[[ Given data, beginning ]]
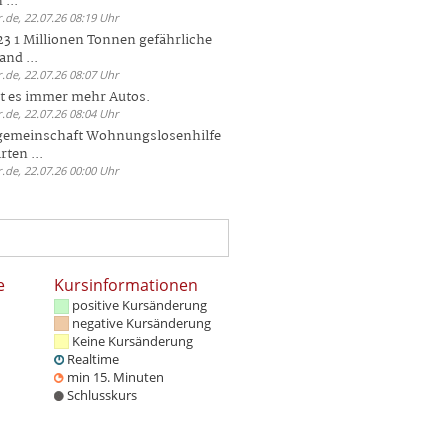
 ...
.de, 22.07.26 08:19 Uhr
23 1 Millionen Tonnen gefährliche
and ...
.de, 22.07.26 08:07 Uhr
bt es immer mehr Autos.
.de, 22.07.26 08:04 Uhr
sgemeinschaft Wohnungslosenhilfe
ten ...
.de, 22.07.26 00:00 Uhr
e
Kursinformationen
positive Kursänderung
negative Kursänderung
Keine Kursänderung
Realtime
min 15. Minuten
Schlusskurs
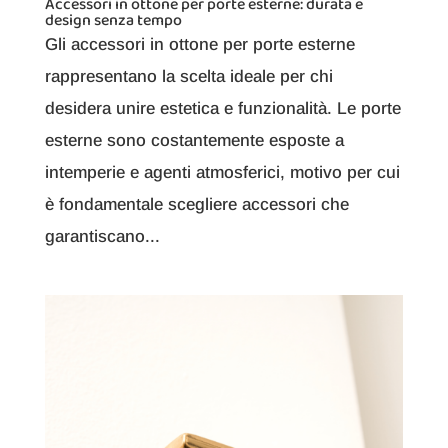
Accessori in ottone per porte esterne: durata e
design senza tempo
Gli accessori in ottone per porte esterne
rappresentano la scelta ideale per chi
desidera unire estetica e funzionalità. Le porte
esterne sono costantemente esposte a
intemperie e agenti atmosferici, motivo per cui
è fondamentale scegliere accessori che
garantiscano...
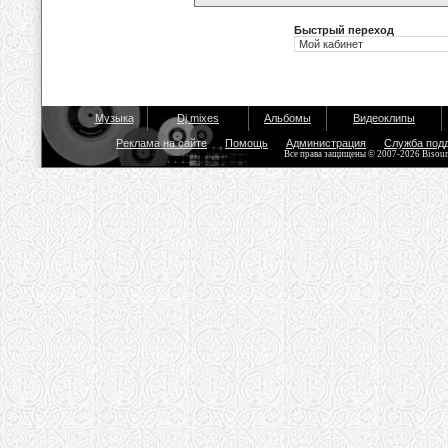
Быстрый переход
Музыка
Dj mixes
Альбомы
Видеоклипы
Реклама на сайте
Помощь
Администрация
Служба под
Все права защищены © 2007-2026 Bisou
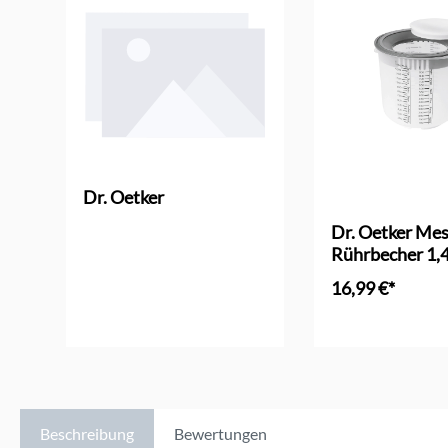
Dr. Oetker
Dr. Oetker Mes
Rührbecher 1,4
16,99 €*
In den Ware
Beschreibung
Bewertungen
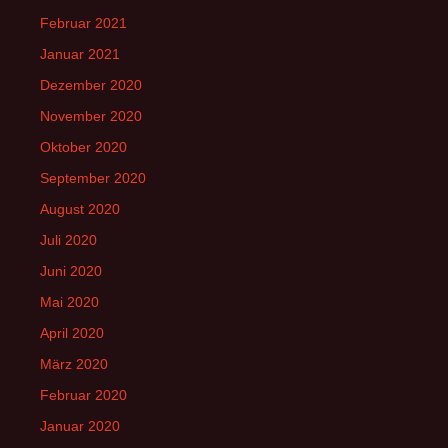
Februar 2021
Januar 2021
Dezember 2020
November 2020
Oktober 2020
September 2020
August 2020
Juli 2020
Juni 2020
Mai 2020
April 2020
März 2020
Februar 2020
Januar 2020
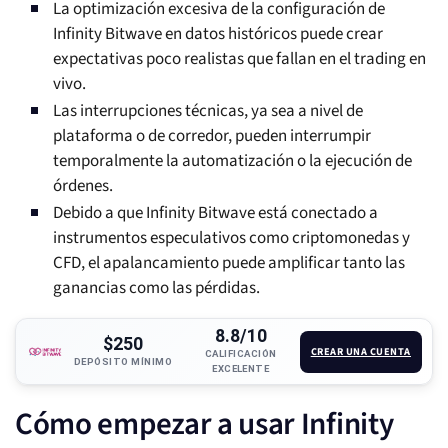
La optimización excesiva de la configuración de
Infinity Bitwave en datos históricos puede crear
expectativas poco realistas que fallan en el trading en
vivo.
Las interrupciones técnicas, ya sea a nivel de
plataforma o de corredor, pueden interrumpir
temporalmente la automatización o la ejecución de
órdenes.
Debido a que Infinity Bitwave está conectado a
instrumentos especulativos como criptomonedas y
CFD, el apalancamiento puede amplificar tanto las
ganancias como las pérdidas.
8.8/10
$250
CREAR UNA CUENTA
CALIFICACIÓN
DEPÓSITO MÍNIMO
EXCELENTE
Cómo empezar a usar Infinity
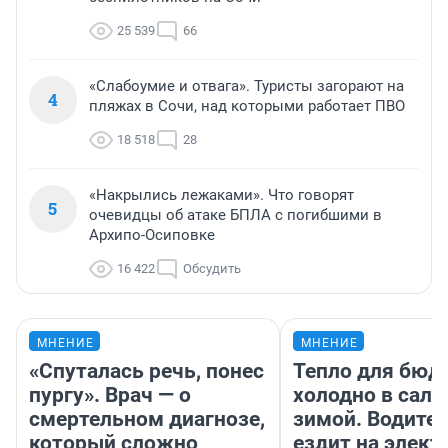
25 539
66
«Слабоумие и отвага». Туристы загорают на
4
пляжах в Сочи, над которыми работает ПВО
18 518
28
«Накрылись лежаками». Что говорят
5
очевидцы об атаке БПЛА с погибшими в
Архипо-Осиповке
16 422
Обсудить
МНЕНИЕ
МНЕНИЕ
«Спуталась речь, понес
Тепло для бюд
пургу». Врач — о
холодно в сало
смертельном диагнозе,
зимой. Водител
который сложно
ездит на элект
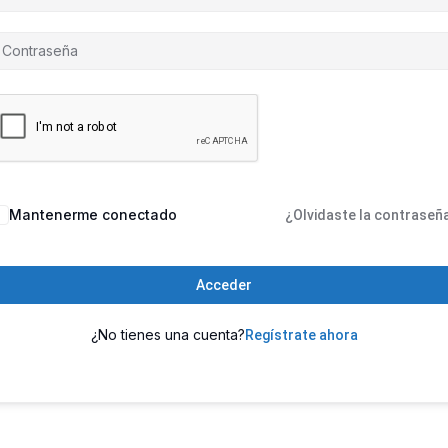
Mantenerme conectado
¿Olvidaste la contraseñ
Acceder
¿No tienes una cuenta?
Regístrate ahora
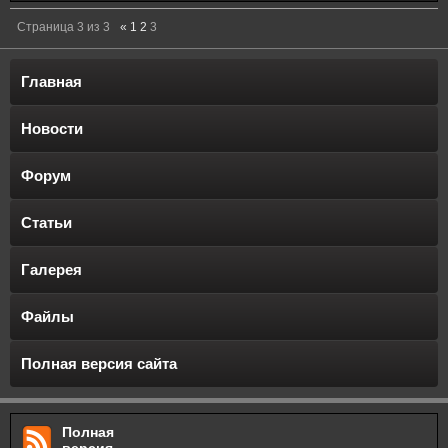
Страница
3
из
3
«
1
2
3
Главная
Новости
Форум
Статьи
Галерея
Файлы
Полная версия сайта
Полная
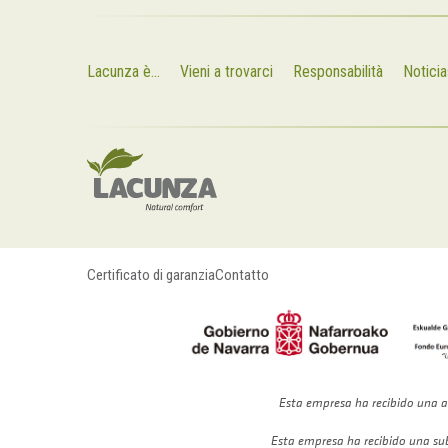
Lacunza è...
Vieni a trovarci
Responsabilità
Noticia
Certificato di garanzia
Contatto
Esta empresa ha recibido una a
Esta empresa ha recibido una su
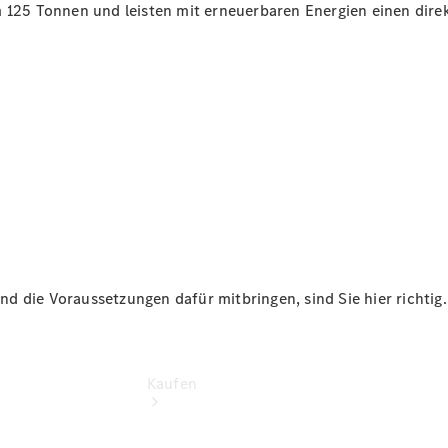
vereinbaren
 125 Tonnen und leisten mit erneuerbaren Energien einen direk
Marktbreit
Tel: +49
9332
5030
Kitzingen
Tel: +49
9321
9350
d die Voraussetzungen dafür mitbringen, sind Sie hier richtig.
Kaufen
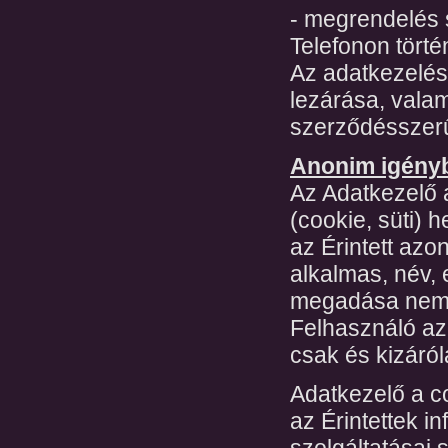
- megrendelés
Telefonon törté
Az adatkezelés 
lezárása, valami
szerződésszerű 
Anonim igényb
Az Adatkezelő 
(cookie, süti)
az Érintett azo
alkalmas, név,
megadása nem 
Felhasználó az
csak és kizáról
Adatkezelő a c
az Érintettek i
szolgáltatásai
[[ Given data, end ]]
- Description of the task -
Beginning with the line that contains "September 2020", write out the lines of the material above exactly, and end with the line that contains "Las interrupciones técnicas, ya". Omit the pictures.

- Task result -
September 2020
August 2020
Juli 2020
Juni 2020
Mai 2020
April 2020
März 2020
Februar 2020
Januar 2020
La optimización excesiva de la configuración de
Infinity Bitwave en datos históricos puede crear
expectativas poco realistas que fallan en el trading en
vivo.
Las interrupciones técnicas, ya sea a nivel de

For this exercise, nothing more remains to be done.